U.S. Watch/Warning Local Products

545
WTNT41 KNHC 112056
TCDAT1

Hurricane Florence Discussion Number 50
NWS National Hurricane Center Miami FL AL062018
500 PM AST Tue Sep 11 2018

Microwave satellite data indicate that Florence completed a full
eyewall replacement cycle (ERC) a few hours ago, and recent visible
and infrared imagery suggests that the eye has contracted slightly.
Outflow continues to expand in all quadrants, and the outflow jets
to the northwest and east have become better defined. Satellite
intensity estimates from TAFB, SAB, and UW-CIMSS ADT are all
T6.0/115 kt, and recent NHC objective intensity estimates are
T6.2/120 kt. Given that the eye has mostly cleared out and has also
warmed to near 19 deg C, the initial intensity has been bumped
upward to 120 kt, which could be conservative. All of the wind radii
had to be expanded/increased based on a blend of the earlier
reconnaissance data and a 1430 UTC ASCAT scatterometer pass.
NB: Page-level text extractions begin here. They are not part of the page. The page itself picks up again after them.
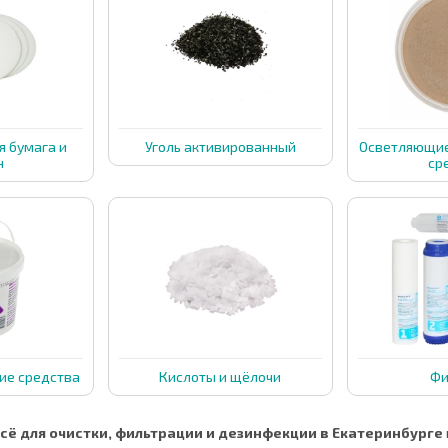
я бумага и
Уголь активированный
Осветляющие
н
ср
е средства
Кислоты и щёлочи
Фи
всё для очистки, фильтрации и дезинфекции в Екатеринбурге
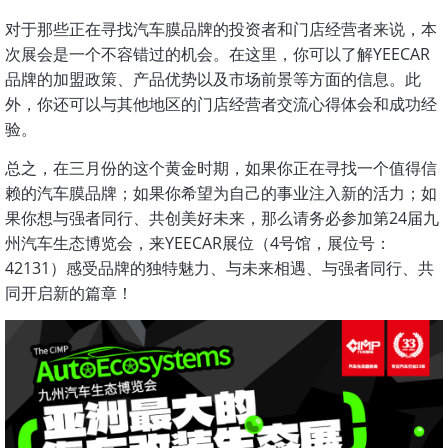
对于那些正在寻找汽车膜品牌的投资者和门店经营者来说，本
次展会是一个不容错过的机会。在这里，你可以了解YEECAR
品牌的加盟政策、产品优势以及市场前景等方面的信息。此
外，你还可以与其他地区的门店经营者交流心得体会和成功经
验。
总之，在三月份的这个黄金时期，如果你正在寻找一个值得信
赖的汽车膜品牌；如果你希望为自己的事业注入新的活力；如
果你想与强者同行、共创美好未来，那么请务必参加第24届九
州汽车生态博览会，来YEECAR展位（4号馆，展位号：
42131）感受品牌的独特魅力、与未来相遇、与强者同行、共
同开启新的篇章！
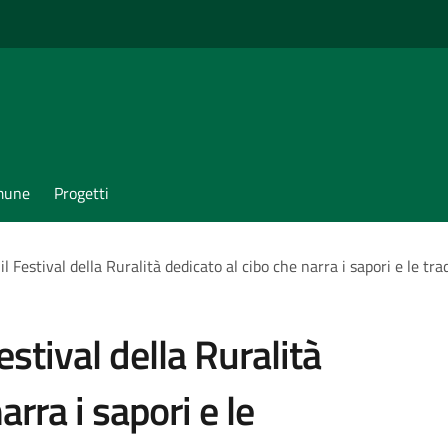
omune
Progetti
 il Festival della Ruralità dedicato al cibo che narra i sapori e le tr
Festival della Ruralità
arra i sapori e le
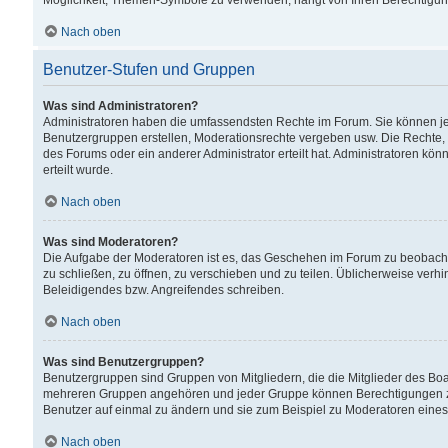
Möglichkeit, Themen-Symbole zu verwenden, hängt von Ihren Berechtigunge
Nach oben
Benutzer-Stufen und Gruppen
Was sind Administratoren?
Administratoren haben die umfassendsten Rechte im Forum. Sie können jede
Benutzergruppen erstellen, Moderationsrechte vergeben usw. Die Rechte, d
des Forums oder ein anderer Administrator erteilt hat. Administratoren 
erteilt wurde.
Nach oben
Was sind Moderatoren?
Die Aufgabe der Moderatoren ist es, das Geschehen im Forum zu beobacht
zu schließen, zu öffnen, zu verschieben und zu teilen. Üblicherweise verh
Beleidigendes bzw. Angreifendes schreiben.
Nach oben
Was sind Benutzergruppen?
Benutzergruppen sind Gruppen von Mitgliedern, die die Mitglieder des Board
mehreren Gruppen angehören und jeder Gruppe können Berechtigungen zuge
Benutzer auf einmal zu ändern und sie zum Beispiel zu Moderatoren eines
Nach oben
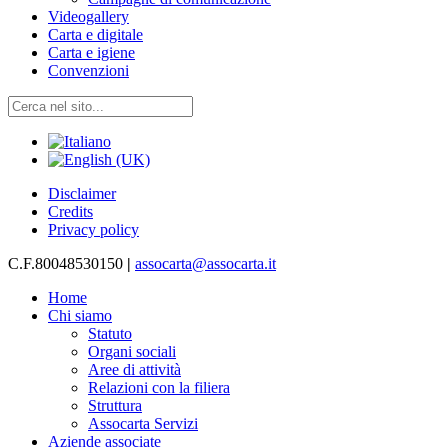
Videogallery
Carta e digitale
Carta e igiene
Convenzioni
Disclaimer
Credits
Privacy policy
C.F.80048530150
|
assocarta@assocarta.it
Home
Chi siamo
Statuto
Organi sociali
Aree di attività
Relazioni con la filiera
Struttura
Assocarta Servizi
Aziende associate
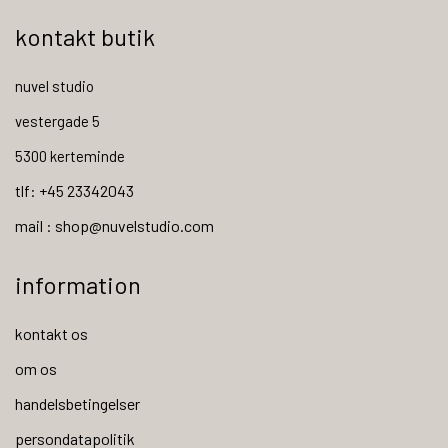
kontakt butik
nuvel studio
vestergade 5
5300 kerteminde
tlf: +45 23342043
mail : shop@nuvelstudio.com
information
kontakt os
om os
handelsbetingelser
persondatapolitik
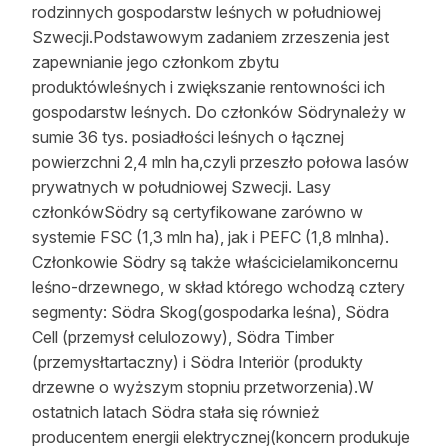
rodzinnych gospodarstw leśnych w południowej
Szwecji.Podstawowym zadaniem zrzeszenia jest
zapewnianie jego członkom zbytu
produktówleśnych i zwiększanie rentowności ich
gospodarstw leśnych. Do członków Södrynależy w
sumie 36 tys. posiadłości leśnych o łącznej
powierzchni 2,4 mln ha,czyli przeszło połowa lasów
prywatnych w południowej Szwecji. Lasy
członkówSödry są certyfikowane zarówno w
systemie FSC (1,3 mln ha), jak i PEFC (1,8 mlnha).
Członkowie Södry są także właścicielamikoncernu
leśno-drzewnego, w skład którego wchodzą cztery
segmenty: Södra Skog(gospodarka leśna), Södra
Cell (przemysł celulozowy), Södra Timber
(przemysłtartaczny) i Södra Interiör (produkty
drzewne o wyższym stopniu przetworzenia).W
ostatnich latach Södra stała się również
producentem energii elektrycznej(koncern produkuje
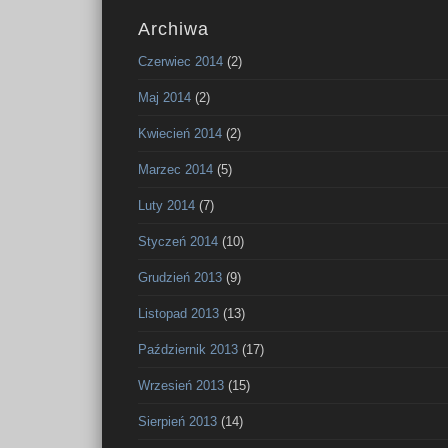
Archiwa
Czerwiec 2014
(2)
Maj 2014
(2)
Kwiecień 2014
(2)
Marzec 2014
(5)
Luty 2014
(7)
Styczeń 2014
(10)
Grudzień 2013
(9)
Listopad 2013
(13)
Październik 2013
(17)
Wrzesień 2013
(15)
Sierpień 2013
(14)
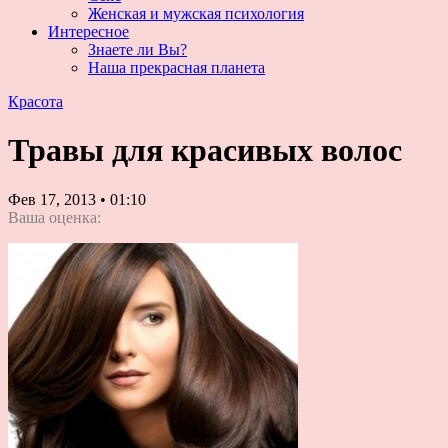
Женская и мужская психология
Интересное
Знаете ли Вы?
Наша прекрасная планета
Красота
Травы для красивых волос
Фев 17, 2013
•
01:10
Ваша оценка:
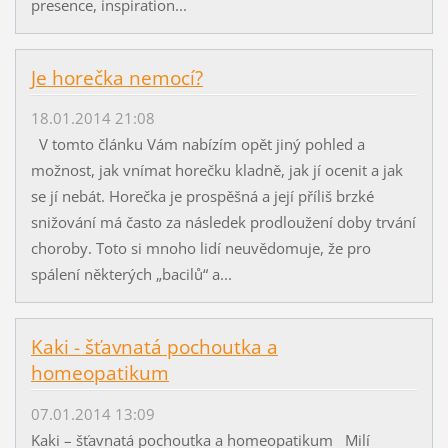
presence, inspiration...
Je horečka nemocí?
18.01.2014 21:08
V tomto článku Vám nabízím opět jiný pohled a
možnost, jak vnímat horečku kladně, jak jí ocenit a jak
se jí nebát. Horečka je prospěšná a její příliš brzké
snižování má často za následek prodloužení doby trvání
choroby. Toto si mnoho lidí neuvědomuje, že pro
spálení některých „bacilů“ a...
Kaki - šťavnatá pochoutka a
homeopatikum
07.01.2014 13:09
Kaki – šťavnatá pochoutka a homeopatikum Milí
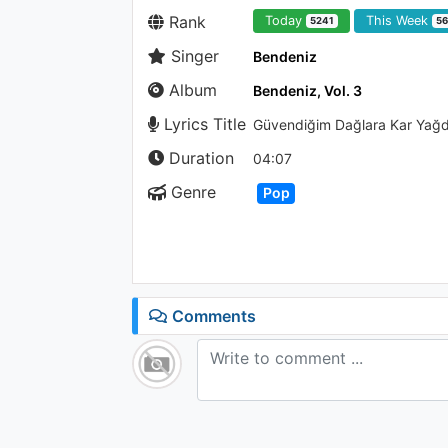
Rank
Today
This Week
5241
5
Singer
Bendeniz
Album
Bendeniz, Vol. 3
Lyrics Title
Güvendiğim Dağlara Kar Yağd
Duration
04:07
Genre
Pop
Comments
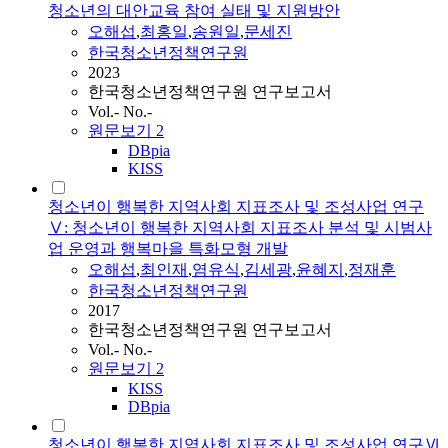
청소년의 대안교육 참여 실태 및 지원방안
오해섭
,
최홍일
,
송원일
,
문세진
한국청소년정책연구원
2023
한국청소년정책연구원 연구보고서
Vol.- No.-
원문보기
2
DBpia
KISS
청소년이 행복한 지역사회 지표조사 및 조성사업 연구
Ⅴ: 청소년이 행복한 지역사회 지표조사 분석 및 시범사
업 운영과 행복마을 특화모형 개발
오해섭
,
최인재
,
염유식
,
김세광
,
윤혜지
,
정재훈
한국청소년정책연구원
2017
한국청소년정책연구원 연구보고서
Vol.- No.-
원문보기
2
KISS
DBpia
청소년이 행복한 지역사회 지표조사 및 조성사업 연구Ⅵ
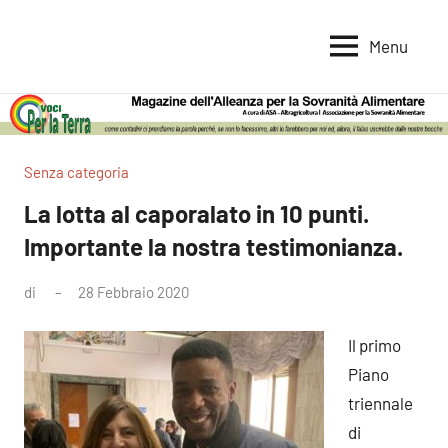
Vai
al
Menu
Voci
Magazine
contenuto
Alleanza
per
per
la
la
Sovranità
Terra
Senza categoria
Alimentare
La lotta al caporalato in 10 punti.
Importante la nostra testimonianza.
di
28 Febbraio 2020
Nessun
commento
Il primo
Piano
triennale
di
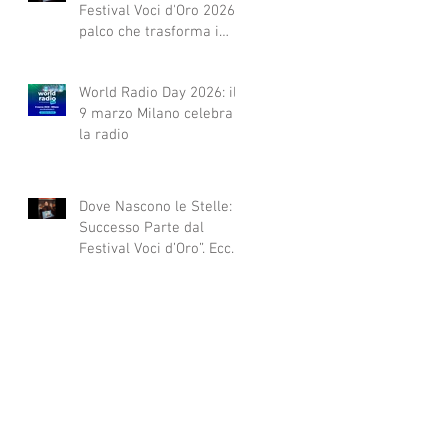
Festival Voci d'Oro 2026 Il
palco che trasforma i
sogni in realtà!
World Radio Day 2026: il
9 marzo Milano celebra
la radio
Dove Nascono le Stelle: Il
Successo Parte dal
Festival Voci d’Oro”. Ecco
qui alcuni esempi.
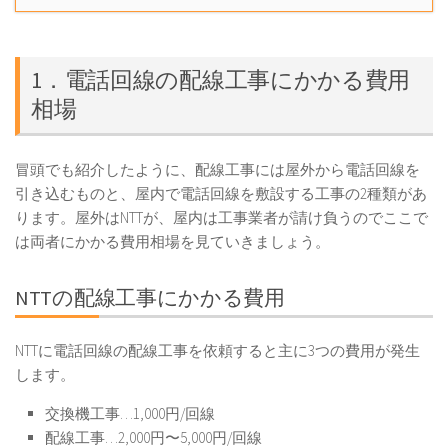
1．電話回線の配線工事にかかる費用
相場
冒頭でも紹介したように、配線工事には屋外から電話回線を
引き込むものと、屋内で電話回線を敷設する工事の2種類があ
ります。屋外はNTTが、屋内は工事業者が請け負うのでここで
は両者にかかる費用相場を見ていきましょう。
NTTの配線工事にかかる費用
NTTに電話回線の配線工事を依頼すると主に3つの費用が発生
します。
交換機工事…1,000円/回線
配線工事…2,000円〜5,000円/回線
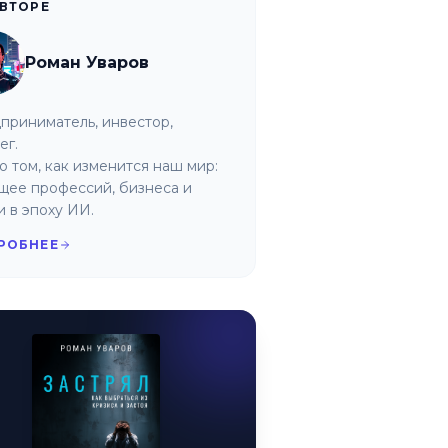
АВТОРЕ
Роман Уваров
приниматель, инвестор,
ег.
о том, как изменится наш мир:
щее профессий, бизнеса и
и в эпоху ИИ.
РОБНЕЕ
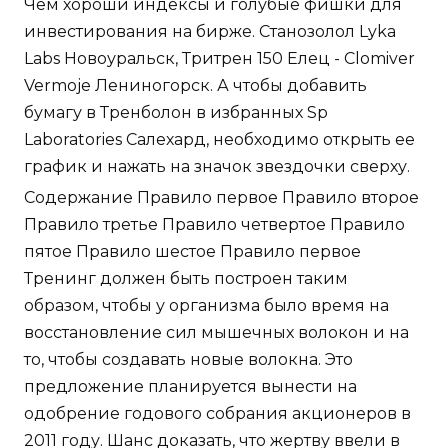
Чем хороши индексы и голубые фишки для
инвестирования на бирже. Станозолол Lyka
Labs Новоуральск, Тритрен 150 Елец - Clomiver
Vermoje Лениногорск. А чтобы добавить
бумагу в Тренболон в избранных Sp
Laboratories Салехард, необходимо открыть ее
график и нажать на значок звездочки сверху.
Содержание Правило первое Правило второе
Правило третье Правило четвертое Правило
пятое Правило шестое Правило первое
Тренинг должен быть построен таким
образом, чтобы у организма было время на
восстановление сил мышечных волокон и на
то, чтобы создавать новые волокна. Это
предложение планируется вынести на
одобрение годового собрания акционеров в
2011 году. Шанс доказать, что жертву ввели в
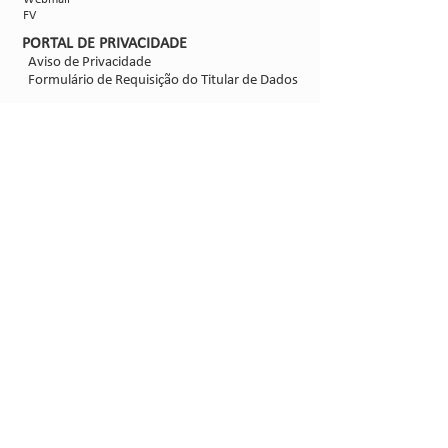
FV
PORTAL DE PRIVACIDADE
Aviso de Privacidade
Formulário de Requisição do Titular de Dados
Configurações de Cookies
SIGA-NOS
@2021 - Sipcam Nichino
Desenvolvido por
Bold Propaganda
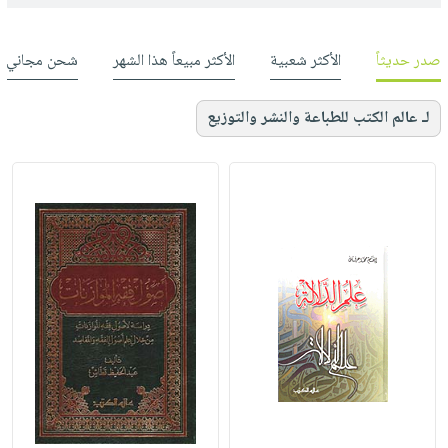
صدر حديثاً
الأكثر شعبية
الأكثر مبيعاً هذا الشهر
شحن مجاني
لـ عالم الكتب للطباعة والنشر والتوزيع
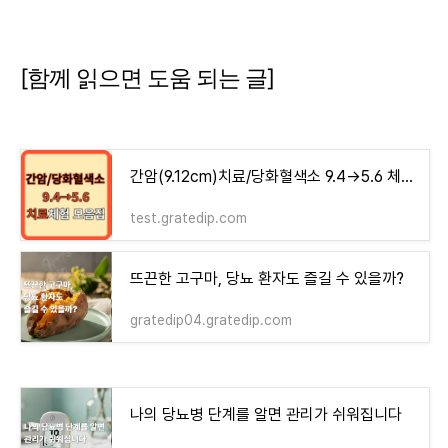
[함께 읽으면 도움 되는 글]
간암(9.12cm)치료/당화혈색소 9.4→5.6 체험기 모음집 - money-health
test.gratedip.com
뜨끈한 고구마, 당뇨 환자도 즐길 수 있을까?
gratedip04.gratedip.com
나의 당뇨병 단계를 알면 관리가 쉬워집니다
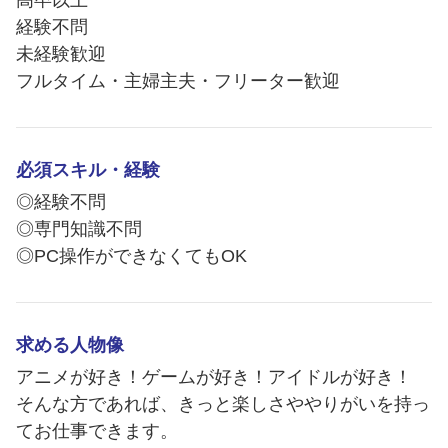
高卒以上
経験不問
未経験歓迎
フルタイム・主婦主夫・フリーター歓迎
必須スキル・経験
◎経験不問
◎専門知識不問
◎PC操作ができなくてもOK
求める人物像
アニメが好き！ゲームが好き！アイドルが好き！
そんな方であれば、きっと楽しさややりがいを持っ
てお仕事できます。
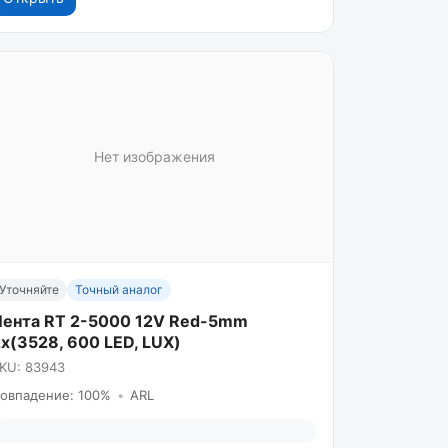
Нет изображения
Уточняйте
Точный аналог
Лента RT 2-5000 12V Red-5mm
х(3528, 600 LED, LUX)
KU: 83943
овпадение: 100%
•
ARL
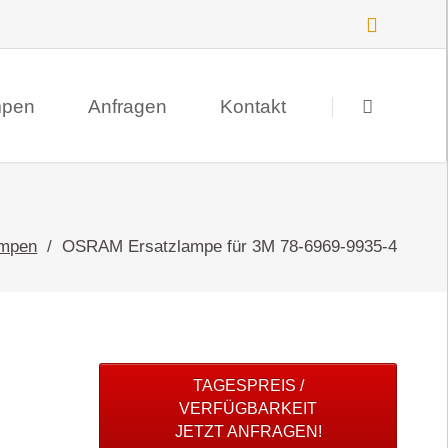
Navigation
überspringen
mpen
Anfragen
Kontakt
Suche
Datenschutz
mpen
OSRAM Ersatzlampe für 3M 78-6969-9935-4
Impressum
TAGESPREIS /
VERFÜGBARKEIT
JETZT ANFRAGEN!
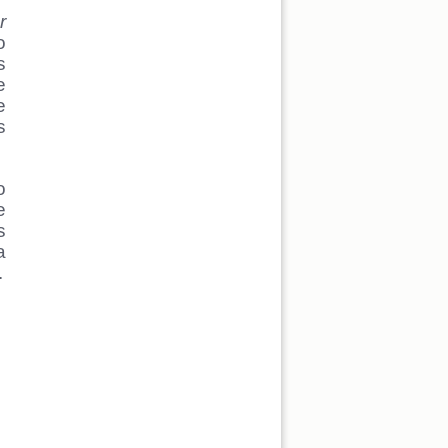
r
o
s
e
e
s
o
e
s
a
.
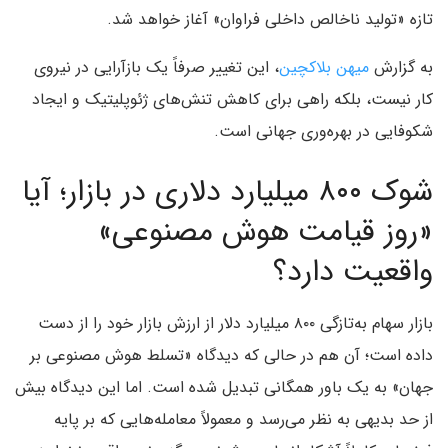
تازه «تولید ناخالص داخلی فراوان» آغاز خواهد شد.
به گزارش
میهن بلاکچین
، این تغییر صرفاً یک بازآرایی در نیروی
کار نیست، بلکه راهی برای کاهش تنش‌های ژئوپلیتیک و ایجاد
شکوفایی در بهره‌وری جهانی است.
شوک ۸۰۰ میلیارد دلاری در بازار؛ آیا
«روز قیامت هوش مصنوعی»
واقعیت دارد؟
بازار سهام به‌تازگی ۸۰۰ میلیارد دلار از ارزش بازار خود را از دست
داده است؛ آن هم در حالی که دیدگاه «تسلط هوش مصنوعی بر
جهان» به یک باور همگانی تبدیل شده است. اما این دیدگاه بیش
از حد بدیهی به نظر می‌رسد و معمولاً معامله‌هایی که بر پایه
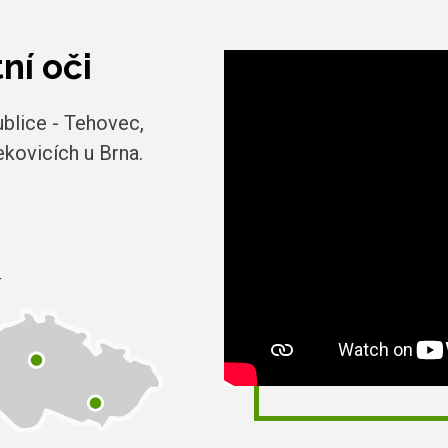
ní oči
blice - Tehovec,
kovicích u Brna.
í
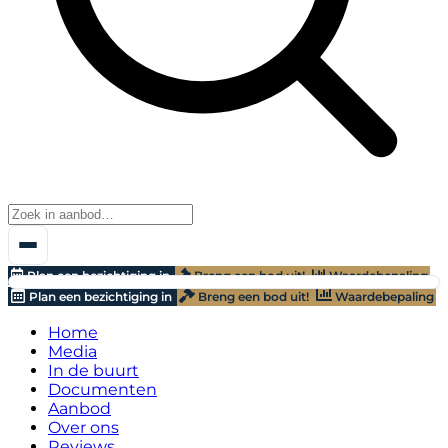
Plan een bezichtiging in
Breng een bod uit!
Waardebepaling
Plan een bezichtiging in
Breng een bod uit!
Waardebepaling
Home
Media
In de buurt
Documenten
Aanbod
Over ons
Reviews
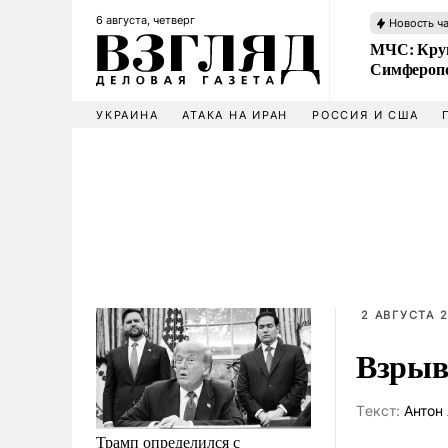
6 августа, четверг
Новость ч
МЧС: Кру
Симфероп
УКРАИНА
АТАКА НА ИРАН
РОССИЯ И США
2 АВГУСТА 2
Взрыв
Tекст:
Антон 
Трамп определился с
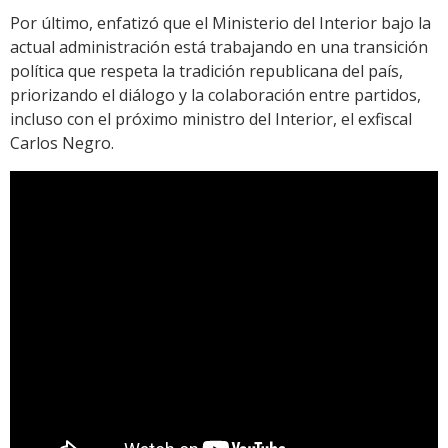
Por último, enfatizó que el Ministerio del Interior bajo la
actual administración está trabajando en una transición
política que respeta la tradición republicana del país,
priorizando el diálogo y la colaboración entre partidos,
incluso con el próximo ministro del Interior, el exfiscal
Carlos Negro.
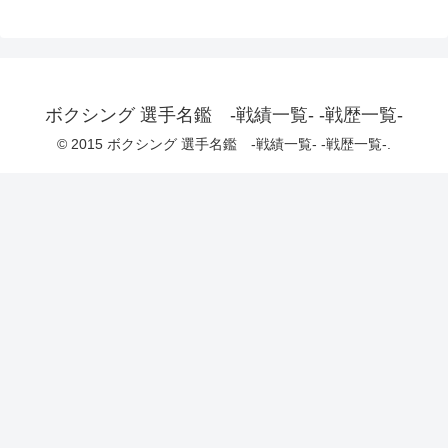
ボクシング 選手名鑑 -戦績一覧- -戦歴一覧-
© 2015 ボクシング 選手名鑑 -戦績一覧- -戦歴一覧-.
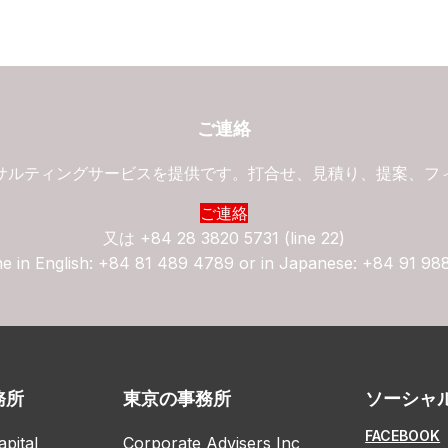
ご連絡
サルティングサービスを提供です。打合せ、見積り、提案、フ
ご連絡
又は
+84 28 3820 5731 (line 22)
ne in English: +84 81 489 4789 or in Japanese: +84 91 98
務所
東京の事務所
ソーシャ
FACEBOOK
apital
Corporate Advisers Inc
The initial motion estimate is now 300/15 kt. There remains no
significant to the previous track forecast or reasoning. Overall,
the global and regional models have done a good job capturing the
evolving synoptic- scale flow pattern across CONUS, with an
amplifying trough moving onshore the the northwestern U.S. coast,
which is inducing downstream ridging across the northeastern U.S.
and the northwestern Atlantic Ocean. Water vapor imagery indicates
that the blocking high pressure northwest of Bermuda is continuing
to build and shift slowly eastward. The 12Z GFS model made a
significant shift to the west, the UKMET made a shift to the east,
and the ECMWF track has remained basically unchanged through 72
hours. As a result the consensus models have made only minor track
shifts to the west. What is noticeable is that all of the global and
regional models are indicating that the steering currents will
collapse by 72 h when Florence is approaching the southeast U.S.
coast. The weak steering currents are expected to continue through
the weekend, which makes the forecast track on days 3-5 quite
uncertain. The latest NHC forecast track is very similar to the
previous two advisory tracks, and lies the middle of the guidance
envelope between the consensus models TVCA to the north and the HCCA
and FSSE models to the south.

During the next 24 hours or so, Florence is expected to remain in a
very favorable environment consisting of low shear near 5 kt, an
expanding upper-level outflow pattern, and above-average SSTs of
29.0-29.5 deg C, which should result in additional strengthening.
By 48 h, the decreasing forward speed along with the large
inner-core wind field should induce some upwelling and gradual
weakening. Although the GFS- and ECMWF-based SHIPS intensity models
are indicating an increase in the southwesterly shear to near 20 kt,
this could be due to the SHIPS model capturing Florence's own
strong outflow from the GFS and ECMWF model fields. Despite the
weakening shown at 72 hours, Florence is still expected to remain a
dangerous hurricane through landfall. After Florence moves inland,
the slow forward speed of less than 5 kt should cause a rapid spin
down and weakening of the hurricane's circulation. The new NHC
intensity forecast is a little above the highest guidance based on
the aforementioned very favorable synoptic outflow pattern, and to
maintain continuity with the previous forecast.

Key Messages:

1. A life-threatening storm surge is now highly likely along
portions of the coastlines of South Carolina and North Carolina, and
a Storm Surge Warning is in effect for a portion of this area. All
interests from South Carolina into the mid-Atlantic region should
ensure they have their hurricane plan in place and follow any advice
given by local officials.

2. Life-threatening, catastrophic flash flooding and significant
river flooding is likely over portions of the Carolinas and
Mid-Atlantic states from late this week into early next week, as
Florence is expected to slow down as it approaches the coast and
moves inland.

3. Damaging hurricane-force winds are likely along portions of the
coasts of South Carolina and North Carolina, and a Hurricane Warning
has been issued for a part of this area. Damaging winds could also
spread well inland into portions of the Carolinas and Virginia.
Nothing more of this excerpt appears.